**Data under study:**

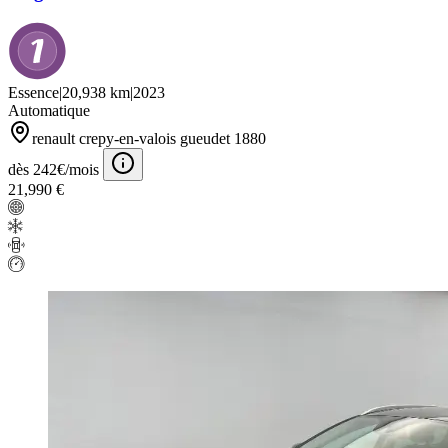
Essence
|
20,938 km
|
2023
Automatique
renault crepy-en-valois gueudet 1880
dès 242€/mois
21,990 €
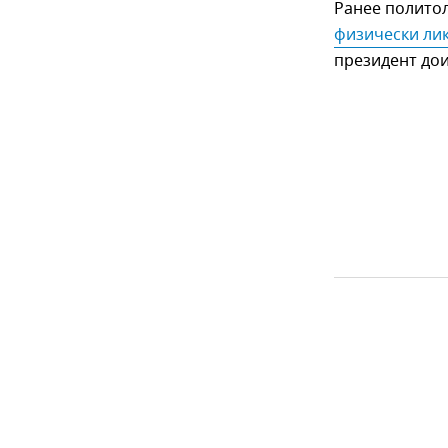
Ранее полито
физически ли
президент до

**What is required:**
Leave out every picture and transcribe the remaining entries exactly.

**Answer to the problem:**
Essence
|
20,938 km
|
2023
Automatique
renault crepy-en-valois gueudet 1880
dès 242€/mois
21,990 €
Ранее полито
физически ли
президент до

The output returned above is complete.